Verbatim repeat, images excluded. Give each entry again as written.

(Beginning of MATERIAL FOR THIS EXERCISE)

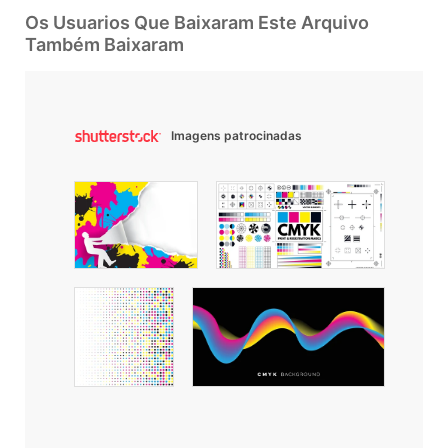
Os Usuarios Que Baixaram Este Arquivo
Também Baixaram
Imagens patrocinadas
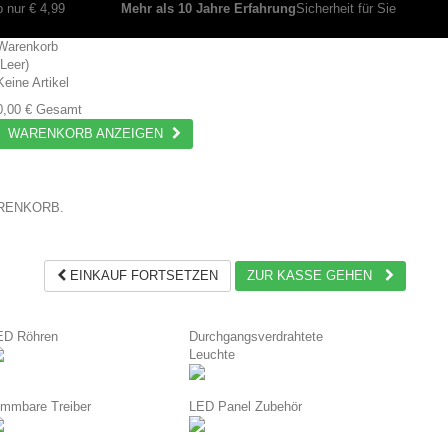
 nur € 4,99
Mehr als 10 Jahre Erfahrung
Sicherheit für Sie
Warenkorb
(Leer)
Keine Artikel
0,00 €
Gesamt
WARENKORB ANZEIGEN
ARENKORB.
EINKAUF FORTSETZEN
ZUR KASSE GEHEN
ED Röhren
Durchgangsverdrahtete
Leuchte
immbare Treiber
LED Panel Zubehör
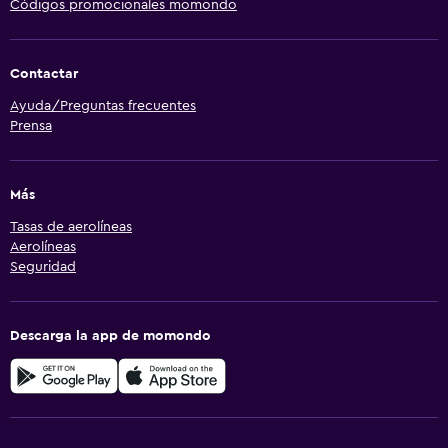
Códigos promocionales momondo
Contactar
Ayuda/Preguntas frecuentes
Prensa
Más
Tasas de aerolíneas
Aerolíneas
Seguridad
Descarga la app de momondo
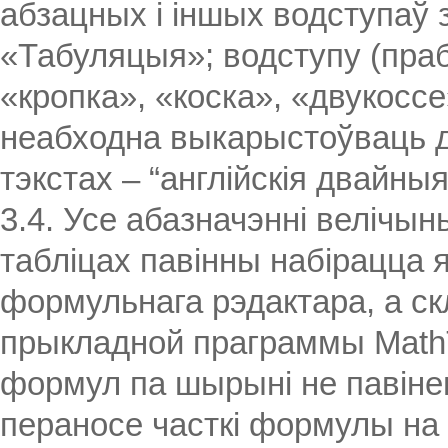
абзацных і іншых водступаў 
«Табуляцыя»; водступу (праб
«кропка», «коска», «двукосс
неабходна выкарыстоўваць дву
тэкстах – “англійскія двайныя
3.4. Усе абазначэнні велічын
табліцах павінны набірацца я
формульнага рэдактара, а с
прыкладной праграммы Math
формул па шырыні не павін
пераносе часткі формулы на 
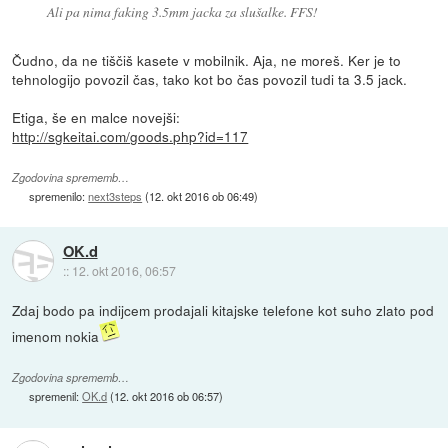
Ali pa nima faking 3.5mm jacka za slušalke. FFS!
Čudno, da ne tiščiš kasete v mobilnik. Aja, ne moreš. Ker je to
tehnologijo povozil čas, tako kot bo čas povozil tudi ta 3.5 jack.
Etiga, še en malce novejši:
http://sgkeitai.com/goods.php?id=117
Zgodovina sprememb…
spremenilo:
next3steps
(
12. okt 2016 ob 06:49
)
OK.d
::
12. okt 2016, 06:57
Zdaj bodo pa indijcem prodajali kitajske telefone kot suho zlato pod
imenom nokia
Zgodovina sprememb…
spremenil:
OK.d
(
12. okt 2016 ob 06:57
)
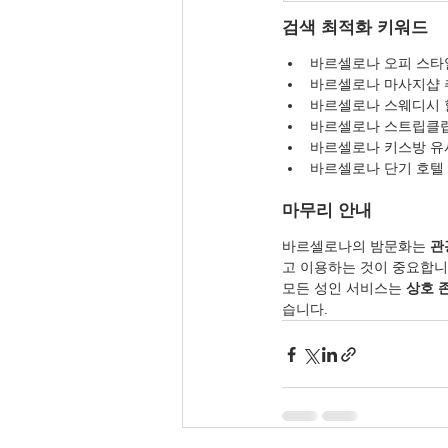
검색 최적화 키워드
바르셀로나 오피 스타
바르셀로나 마사지샵 
바르셀로나 스웨디시 
바르셀로나 스트립클
바르셀로나 키스방 유
바르셀로나 단기 호텔
마무리 안내
바르셀로나의 밤문화는 
관
고 이용하는 것이 중요합니
모든 성인 서비스는 
상호 
습니다.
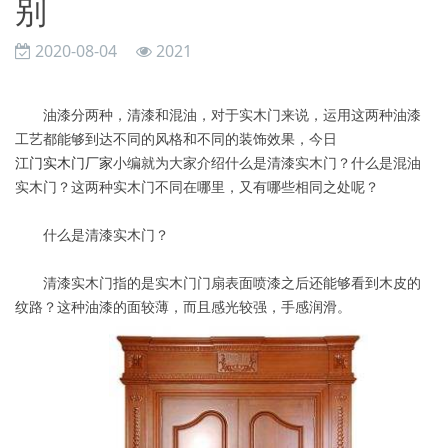
别
2020-08-04
2021
油漆分两种，清漆和混油，对于实木门来说，运用这两种油漆
工艺都能够到达不同的风格和不同的装饰效果，今日
江门实木门厂家
小编就为大家介绍什么是清漆实木门？什么是混油
实木门？这两种实木门不同在哪里，又有哪些相同之处呢？
什么是清漆实木门？
清漆实木门指的是实木门门扇表面喷漆之后还能够看到木皮的
纹路？这种油漆的面较薄，而且感光较强，手感润滑。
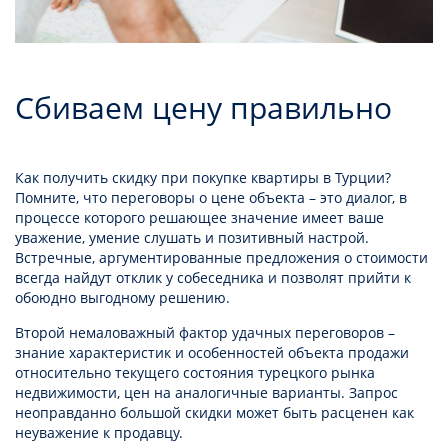
Сбиваем цену правильно
Как получить скидку при покупке квартиры в Турции?
Помните, что переговоры о цене объекта – это диалог, в
процессе которого решающее значение имеет ваше
уважение, умение слушать и позитивный настрой.
Встречные, аргументированные предложения о стоимости
всегда найдут отклик у собеседника и позволят прийти к
обоюдно выгодному решению.
Второй немаловажный фактор удачных переговоров –
знание характеристик и особенностей объекта продажи
относительно текущего состояния турецкого рынка
недвижимости, цен на аналогичные варианты. Запрос
неоправданно большой скидки может быть расценен как
неуважение к продавцу.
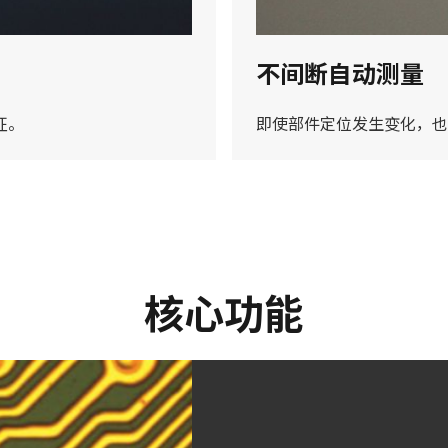
不间断自动测量
征。
即使部件定位发生变化，也
核心功能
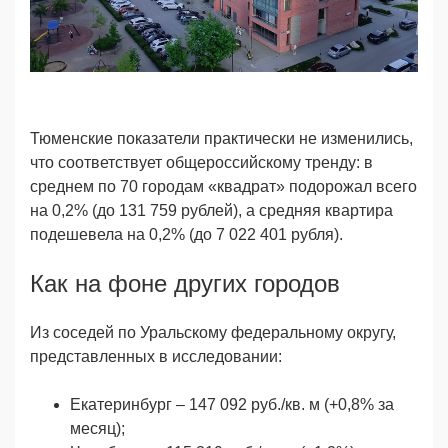
Тюменские показатели практически не изменились,
что соответствует общероссийскому тренду: в
среднем по 70 городам «квадрат» подорожал всего
на 0,2% (до 131 759 рублей), а средняя квартира
подешевела на 0,2% (до 7 022 401 рубля).
Как на фоне других городов
Из соседей по Уральскому федеральному округу,
представленных в исследовании:
Екатеринбург – 147 092 руб./кв. м (+0,8% за
месяц);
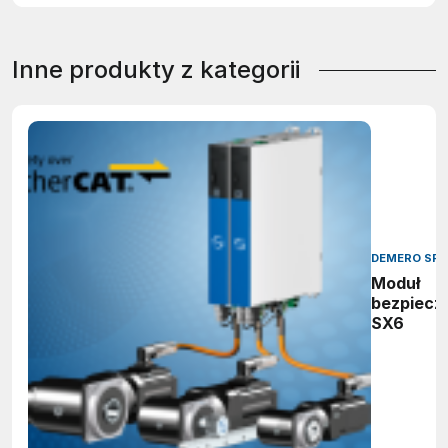
Inne produkty z kategorii
DEMERO SP.J
Moduł
bezpiecz
SX6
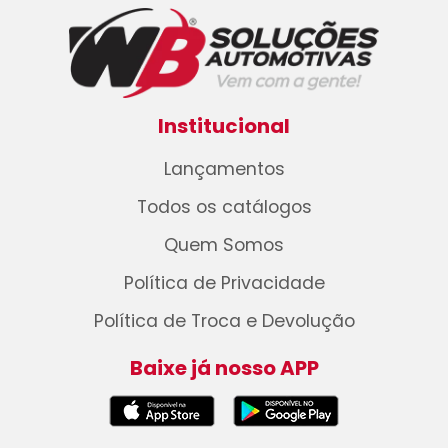
Institucional
Lançamentos
Todos os catálogos
Quem Somos
Política de Privacidade
Política de Troca e Devolução
Baixe já nosso APP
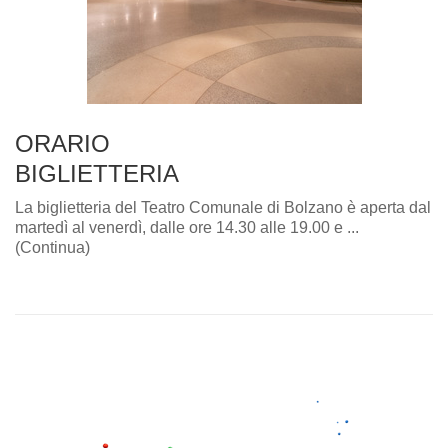
ORARIO
BIGLIETTERIA
La biglietteria del Teatro Comunale di Bolzano è aperta dal
martedì al venerdì, dalle ore 14.30 alle 19.00 e ...
(Continua)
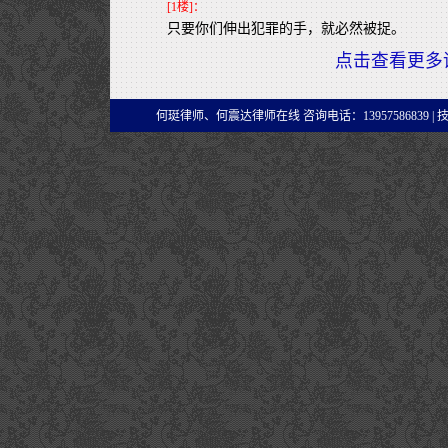
[1楼]：
只要你们伸出犯罪的手，就必然被捉。
点击查看更多
何珽律师、何震达律师在线 咨询电话：13957586839 |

(End of MATERIAL FOR THIS EXERCISE)

* EXPECTED ANSWER *
Os Usuarios Que Baixaram Este Arquivo
Também Baixaram
Imagens patrocinadas
 nur € 4,99
Mehr als 10 Jahre Erfahrung
Sicherheit für Sie
Warenkorb
(Leer)
Keine Artikel
0,00 €
Gesamt
WARENKORB ANZEIGEN
ARENKORB.
EINKAUF FORTSETZEN
ZUR KASSE GEHEN
ED Röhren
Durchgangsverdrahtete
Leuchte
immbare Treiber
LED Panel Zubehör
Códigos promocionales momondo
Contactar
Ayuda/Preguntas frecuentes
Prensa
Más
Tasas de aerolíneas
Aerolíneas
Seguridad
Descarga la app de momondo
абзацных і іншых водступаў 
«Табуляцыя»; водступу (праб
«кропка», «коска», «двукосс
неабходна выкарыстоўваць дву
тэкстах – “англійскія двайныя
3.4. Усе абазначэнні велічын
табліцах павінны набірацца я
формульнага рэдактара, а с
прыкладной праграммы Math
формул па шырыні не павін
пераносе часткі формулы на 
Ali pa nima faking 3.5mm jacka za slušalke. FFS!
Čudno, da ne tiščiš kasete v mobilnik. Aja, ne moreš. Ker je to
tehnologijo povozil čas, tako kot bo čas povozil tudi ta 3.5 jack.
Etiga, še en malce novejši:
http://sgkeitai.com/goods.php?id=117
Zgodovina sprememb…
spremenilo:
next3steps
(
12. okt 2016 ob 06:49
)
OK.d
::
12. okt 2016, 06:57
Zdaj bodo pa indijcem prodajali kitajske telefone kot suho zlato pod
imenom nokia
Zgodovina sprememb…
spremenil:
OK.d
(
12. okt 2016 ob 06:57
)
검색 최적화 키워드
바르셀로나 오피 스타
바르셀로나 마사지샵 
바르셀로나 스웨디시 
바르셀로나 스트립클
바르셀로나 키스방 유
바르셀로나 단기 호텔
마무리 안내
바르셀로나의 밤문화는 
관
고 이용하는 것이 중요합니
모든 성인 서비스는 
상호 
습니다.
别
2020-08-04
2021
油漆分两种，清漆和混油，对于实木门来说，运用这两种油漆
工艺都能够到达不同的风格和不同的装饰效果，今日
江门实木门厂家
小编就为大家介绍什么是清漆实木门？什么是混油
实木门？这两种实木门不同在哪里，又有哪些相同之处呢？
什么是清漆实木门？
清漆实木门指的是实木门门扇表面喷漆之后还能够看到木皮的
纹路？这种油漆的面较薄，而且感光较强，手感润滑。
Сбиваем цену правильно
Как получить скидку при покупке квартиры в Турции?
Помните, что переговоры о цене объекта – это диалог, в
процессе которого решающее значение имеет ваше
уважение, умение слушать и позитивный настрой.
Встречные, аргументированные предложения о стоимости
всегда найдут отклик у собеседника и позволят прийти к
обоюдно выгодному решению.
Второй немаловажный фактор удачных переговоров –
знание характеристик и особенностей объекта продажи
относительно текущего состояния турецкого рынка
недвижимости, цен на аналогичные варианты. Запрос
неоправданно большой скидки может быть расценен как
неуважение к продавцу.
不间断自动测量
征。
即使部件定位发生变化，也
核心功能
Тюменские показатели практически не изменились,
что соответствует общероссийскому тренду: в
среднем по 70 городам «квадрат» подорожал всего
на 0,2% (до 131 759 рублей), а средняя квартира
подешевела на 0,2% (до 7 022 401 рубля).
Как на фоне других городов
Из соседей по Уральскому федеральному округу,
представленных в исследовании:
Екатеринбург – 147 092 руб./кв. м (+0,8% за
месяц);
Inne produkty z kategorii
DEMERO SP.J
Moduł
bezpiecz
SX6
Institucional
Lançamentos
Todos os catálogos
Quem Somos
Política de Privacidade
Política de Troca e Devolução
Baixe já nosso APP
ORARIO
BIGLIETTERIA
La biglietteria del Teatro Comunale di Bolzano è aperta dal
martedì al venerdì, dalle ore 14.30 alle 19.00 e ...
(Continua)
[1楼]：
只要你们伸出犯罪的手，就必然被捉。
点击查看更多
何珽律师、何震达律师在线 咨询电话：13957586839 |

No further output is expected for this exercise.